Потом Элизабет позвонила на вокзал. Господи, пожалуйста, пусть хоть иногда на вокзале Юстон случится хоть что-нибудь хорошее!

Она написала записку Генри Мейсону с объяснением, почему не может увидеться с ним завтра, а также попросила его сообщить Стефану, в колледж и школу. На Генри можно положиться, он отлично справится с порученным ему делом.

Затем Элизабет написала записку отцу и оставила ее в спальне на случай, если кто-нибудь из гостей поможет ему вымыть посуду на кухне. Она не хотела, чтобы он узнал эту новость при посторонних, и уж точно не собиралась сама при этом присутствовать. В записке она еще раз осторожно упомянула название больницы, если вдруг отец захочет отправить цветы, и сообщила, что уезжает на несколько дней. После чего пошла в гостиную и вежливо подождала окончания партии.

– А, чай? – спросил удивленный и обрадованный отец.

– Нет, не сейчас, на кухне все готово, разумеется, но, прости, что прерываю, мне нужно срочно уехать. Слишком долго объяснять, не стану вас всех задерживать. Я оставила тебе записку наверху. – Элизабет широко улыбнулась игрокам и стремительно вышла из дому.

В конце улицы она заметила такси и подозвала его. Письмо для Генри она бросила в почтовый ящик большого многоквартирного дома, где он жил. Дом был под стать самому Генри: все содержалось в идеальном порядке, так что они рассортируют письма для жильцов и разложат их аккуратными рядами на большом столе в холле. Генри сообщит всем остальным, Элизабет написала ему номера телефонов.

Элизабет показалось, что она увидела Генри в окне наверху, когда возвращалась в такси, но объясняться с ним лично потребовало бы слишком много времени, да и в письме лучше написано. Она увидится с ним на следующей неделе.

В поезде Элизабет то и дело засыпала и пару раз просыпалась с болью в шее из-за неудобного положения. Она потерла шею, пытаясь размять напряженные мышцы.

– Позвольте вам помочь? – предложил сидящий напротив мужчина, который не сводил с нее глаз, с тех пор как она вошла в купе.

Хорошо, что там были еще двое мужчин, не хотелось бы остаться с таким наедине.
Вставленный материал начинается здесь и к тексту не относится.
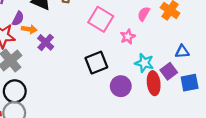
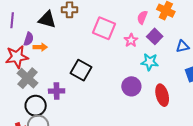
purple cross: (46, 42) -> (57, 91), moved, turned -35
black square: (96, 63) -> (81, 70), moved, turned -30
purple square: (169, 71) -> (155, 36), moved
red ellipse: (154, 83) -> (162, 95), moved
– Спасибо, не стоит, – резко ответила она без намека на шутку.

Чуть позже лежавшее у нее на коленях черное пальто, которое она захватила в качестве дополнительного утепления и траурной одежды одновременно, упало на пол. Мужчина поднял его и положил обратно, сопровождая это излишними похлопываниями и прикосновениями.

Элизабет открыла глаза и холодно посмотрела на него:

– Сядьте на место и уберите от меня руки.

Он засмеялся.

Она посмотрела в другой конец вагона в поисках поддержки, но те мужчины, должно быть, вышли, пока она спала.
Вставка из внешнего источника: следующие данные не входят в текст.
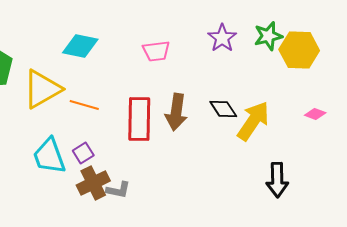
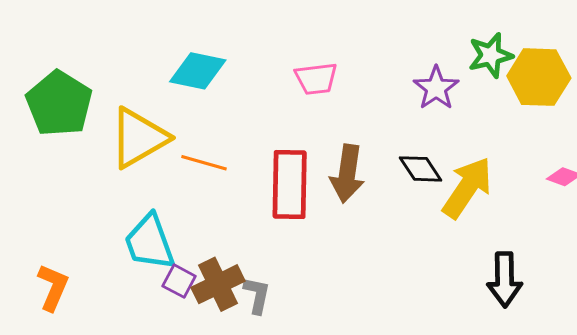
purple star: (222, 38) -> (436, 88), moved
purple square: (83, 153) -> (179, 281), moved, turned -30
gray L-shape: (118, 190) -> (257, 295), turned -90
– Да ладно, вы так сидите, что я подумал, вам требуется компания, – уверенно заявил он.

Какой гнусный тип! – подумала Элизабет, глядя на полное лицо и толстые губы и с трудом сдерживая отвращение.

– Вы ошибаетесь! – отрезала она. – Мне не нужна компания, а если вы так считаете, значит вы мне угрожаете, и тогда я сейчас потяну за шнур.
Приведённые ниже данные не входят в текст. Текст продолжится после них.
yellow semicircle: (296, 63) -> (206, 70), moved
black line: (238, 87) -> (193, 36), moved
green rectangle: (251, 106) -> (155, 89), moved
Элизабет встала и схватилась за шнур вызова кондуктора.

Мужчина забеспокоился:

– Ну что за глупости… Сядьте. Я не хотел ничего дурного.

– Убирайтесь отсюда! Идите в другой конец купе. Быстро!

Он суетливо подобрал свой портфель и передвинулся.

– Вот там и сидите. Одно лишнее движение – и я потяну за шнур, а вы потом можете объясняться с охраной поезда и полицией.

– Не будьте такой дурой! Я же ничего не сделал…

– И теперь точно не сделаете, – парировала она.

Он взял газету и притворился, что читает в тусклом свете. Элизабет села, поправила одежду, тщательно укрыв ноги пальто, чтобы было теплее.

– Вы что, нервная? – спросил мужчина, выдохнувший с облегчением, когда Элизабет выпустила из рук сигнальный шнур.

– Заткнитесь наконец! – закричала она.

– Ладно-ладно, молчу. Психованная старая дева…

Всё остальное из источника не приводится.